Sommet Africa-Forward à Nairobi : vers une alliance stratégique entre la France et l’Afrique

Un rendez-vous historique au cœur de l’Afrique de l’Est

Le Kenyatta International Convention Centre (KICC) de Nairobi accueille aujourd’hui un événement d’envergure : le sommet Africa-Forward, coprésidé par le président français Emmanuel Macron et son homologue kényan William Ruto. Pendant deux jours, cette rencontre ambitionne de redéfinir les termes de la collaboration entre la France et l’Afrique, en privilégiant des échanges concrets plutôt que des déclarations protocolaires.

Nairobi, symbole d’une diplomatie renouvelée

Le choix de la capitale kényane n’est pas anodin. En s’associant à un pays reconnu comme un moteur économique en Afrique de l’Est et un acteur clé de la transition écologique, la France marque une rupture avec ses anciennes pratiques diplomatiques. Elle abandonne ainsi une approche centrée sur la zone francophone pour embrasser une vision plus large, couvrant l’ensemble du continent.

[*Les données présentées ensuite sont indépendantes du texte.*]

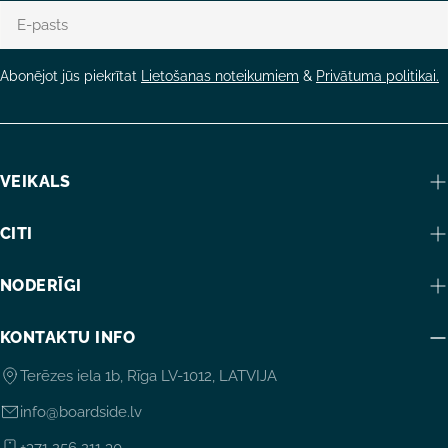
E-
pasts
Abonējot jūs piekrītat
Lietošanas noteikumiem
&
Privātuma politikai.
VEIKALS
CITI
NODERĪGI
KONTAKTU INFO
Terēzes iela 1b, Rīga LV-1012, LATVIJA
info@boardside.lv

Sept axes stratégiques pour une coopération ambitieuse

L’événement s’articule autour de sept priorités majeures, reflétant une volonté de transformation profonde :

  • La transition énergétique et l’industrialisation verte ;
  • La refonte de l’architecture financière mondiale ;
  • L’intelligence artificielle et les innovations numériques ;
  • La santé publique, l’agriculture durable et l’économie bleue.

La science au service d’une collaboration équitable

Un exemple marquant de cette nouvelle dynamique est l’implantation récente d’un bureau permanent du CNRS à Nairobi. Cette initiative illustre le passage d’une collaboration descendante à une co-construction des savoirs. Le centre sert de plateforme pour l’Afrique de l’Est et centrale, facilitant la mobilité des chercheurs et le partage d’infrastructures de pointe.

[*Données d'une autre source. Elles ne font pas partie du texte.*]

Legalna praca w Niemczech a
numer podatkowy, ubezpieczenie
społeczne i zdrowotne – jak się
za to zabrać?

Une chercheuse kényane, dont les travaux sur la biodiversité ont été significativement renforcés grâce à ce partenariat, témoigne : en intégrant des réseaux de laboratoires français, elle a non seulement obtenu des financements, mais aussi une reconnaissance internationale. Son expertise locale est désormais une valeur ajoutée pour les équipes européennes. Ce modèle de « circulation des cerveaux » incarne l’esprit du sommet.

Enjeux géopolitiques et opportunités économiques

Au-delà des avancées technologiques, ce sommet revêt une dimension diplomatique majeure. Pour la France, il s’agit de réaffirmer son rôle face à la concurrence accrue d’autres puissances comme la Chine, la Russie ou la Turquie. Pour William Ruto, cette co-présidence consacre son statut de leader panafricain, capable de dialoguer sur un pied d’égalité avec les grandes économies mondiales.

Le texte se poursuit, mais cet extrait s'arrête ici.